The report raises concerns about violence and suppression in several African nations, including Burundi, Mozambique and eSwatini, the former Swaziland.
But two countries — the Democratic Republic of Congo and Zimbabwe, both of which had troubled elections in 2018 — stood out, experts said.
“We have received reports of serious human rights abuses, including beatings, abductions, torture and the involvement of ZANU-PF, the ruling ZANU-PF Party, groups beating up people in the high-density suburbs around Harare,” said Dewa Mavhinga, the rights’ group’s Southern Africa researcher.
Mavhinga said he’s disappointed to report that the new administration of President Emmerson Mnangagwa, elected last year, has not brought improvement to Zimbabwe.
“Initially, in terms of pronouncements and talks by the new president, Mnangagwa, there were promises that things would improve, that the new dispensation would be respectful of human rights. But that has not been with the case, beginning with the post-election violence of the 1st of August, 2018,” he said. “And there has been no accountability for past abuses and also, the serious abuses of the last few days involving the state security forces have really undermined any efforts at improving human rights in Zimbabwe.”

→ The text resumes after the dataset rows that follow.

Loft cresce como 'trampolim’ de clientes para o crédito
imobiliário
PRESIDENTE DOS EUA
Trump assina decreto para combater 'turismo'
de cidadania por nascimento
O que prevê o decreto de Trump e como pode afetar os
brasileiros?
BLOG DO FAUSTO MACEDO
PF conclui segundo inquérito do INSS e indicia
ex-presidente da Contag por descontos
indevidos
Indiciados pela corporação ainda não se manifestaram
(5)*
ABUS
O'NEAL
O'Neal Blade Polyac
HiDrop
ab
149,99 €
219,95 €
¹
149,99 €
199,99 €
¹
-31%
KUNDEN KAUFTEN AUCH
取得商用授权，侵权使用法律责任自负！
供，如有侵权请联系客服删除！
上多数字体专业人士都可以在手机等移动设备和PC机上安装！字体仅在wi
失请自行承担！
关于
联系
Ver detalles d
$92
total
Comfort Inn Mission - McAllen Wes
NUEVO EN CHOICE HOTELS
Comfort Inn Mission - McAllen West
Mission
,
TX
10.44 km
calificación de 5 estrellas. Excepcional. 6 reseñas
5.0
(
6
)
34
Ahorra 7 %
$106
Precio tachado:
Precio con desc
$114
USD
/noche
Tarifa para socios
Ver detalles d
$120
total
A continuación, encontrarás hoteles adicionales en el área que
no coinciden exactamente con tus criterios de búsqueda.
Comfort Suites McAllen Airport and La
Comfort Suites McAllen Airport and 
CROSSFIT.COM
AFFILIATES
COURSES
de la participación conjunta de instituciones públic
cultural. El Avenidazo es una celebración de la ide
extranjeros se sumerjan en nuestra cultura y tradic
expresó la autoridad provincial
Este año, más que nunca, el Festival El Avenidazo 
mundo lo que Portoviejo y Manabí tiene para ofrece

In the Democratic Republic of Congo, rights officials say a chaotic, delayed election has raised fears of politically motivated human rights abuses. Carine Kaneza Nantulya, the group’s Africa advocacy director, pointed to a recent U.N. report alleging nearly 900 people were killed in rural eastern Congo.
“So, you have an environment where elections were held but marred with, obviously, violence, voter suppression, etc., that has just heightened the tensions within communities which were, obviously, tense before the election,” Nantulya said.
These two African nations, the rights experts said, share certain worrying characteristics: Free speech has been clamped down on; citizens are angry; and politics are bitter, divisive and increasingly authoritarian. And this, they cautioned, is a worrying global trend.